• TASK TO CARRY OUT: Return only this: the line with "扩散中提取空间特征，并将它们注入文本到图像扩散中。" and all the lines that follow it below, through the final one, exactly as they are.

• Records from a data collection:
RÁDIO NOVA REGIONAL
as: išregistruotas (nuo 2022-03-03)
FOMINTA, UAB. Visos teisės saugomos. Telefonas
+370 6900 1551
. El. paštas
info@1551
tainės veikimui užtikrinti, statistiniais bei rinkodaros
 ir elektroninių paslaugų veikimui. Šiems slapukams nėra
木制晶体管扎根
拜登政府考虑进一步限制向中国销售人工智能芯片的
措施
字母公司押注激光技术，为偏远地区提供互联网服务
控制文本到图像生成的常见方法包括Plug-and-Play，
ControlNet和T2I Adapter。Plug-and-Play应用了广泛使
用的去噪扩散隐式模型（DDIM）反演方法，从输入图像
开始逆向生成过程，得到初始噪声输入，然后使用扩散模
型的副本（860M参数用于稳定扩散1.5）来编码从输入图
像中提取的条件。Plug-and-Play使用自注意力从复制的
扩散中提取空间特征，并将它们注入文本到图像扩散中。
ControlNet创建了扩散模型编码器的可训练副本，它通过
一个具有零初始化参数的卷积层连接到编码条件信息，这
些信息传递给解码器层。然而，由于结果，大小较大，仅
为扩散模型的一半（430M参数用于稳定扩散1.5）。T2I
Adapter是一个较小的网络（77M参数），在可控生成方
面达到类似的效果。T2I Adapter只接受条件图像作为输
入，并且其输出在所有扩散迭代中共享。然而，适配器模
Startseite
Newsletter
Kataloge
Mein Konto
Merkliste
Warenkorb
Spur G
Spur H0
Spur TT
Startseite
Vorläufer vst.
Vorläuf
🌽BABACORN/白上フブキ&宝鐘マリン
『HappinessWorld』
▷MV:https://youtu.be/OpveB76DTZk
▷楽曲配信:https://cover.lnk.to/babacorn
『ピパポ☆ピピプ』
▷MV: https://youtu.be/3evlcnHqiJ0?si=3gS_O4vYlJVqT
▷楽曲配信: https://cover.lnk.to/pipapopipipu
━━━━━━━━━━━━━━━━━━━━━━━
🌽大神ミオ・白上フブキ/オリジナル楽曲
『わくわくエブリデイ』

• EXERCISE OUTPUT:
扩散中提取空间特征，并将它们注入文本到图像扩散中。
ControlNet创建了扩散模型编码器的可训练副本，它通过
一个具有零初始化参数的卷积层连接到编码条件信息，这
些信息传递给解码器层。然而，由于结果，大小较大，仅
为扩散模型的一半（430M参数用于稳定扩散1.5）。T2I
Adapter是一个较小的网络（77M参数），在可控生成方
面达到类似的效果。T2I Adapter只接受条件图像作为输
入，并且其输出在所有扩散迭代中共享。然而，适配器模
Startseite
Newsletter
Kataloge
Mein Konto
Merkliste
Warenkorb
Spur G
Spur H0
Spur TT
Startseite
Vorläufer vst.
Vorläuf
🌽BABACORN/白上フブキ&宝鐘マリン
『HappinessWorld』
▷MV:https://youtu.be/OpveB76DTZk
▷楽曲配信:https://cover.lnk.to/babacorn
『ピパポ☆ピピプ』
▷MV: https://youtu.be/3evlcnHqiJ0?si=3gS_O4vYlJVqT
▷楽曲配信: https://cover.lnk.to/pipapopipipu
━━━━━━━━━━━━━━━━━━━━━━━
🌽大神ミオ・白上フブキ/オリジナル楽曲
『わくわくエブリデイ』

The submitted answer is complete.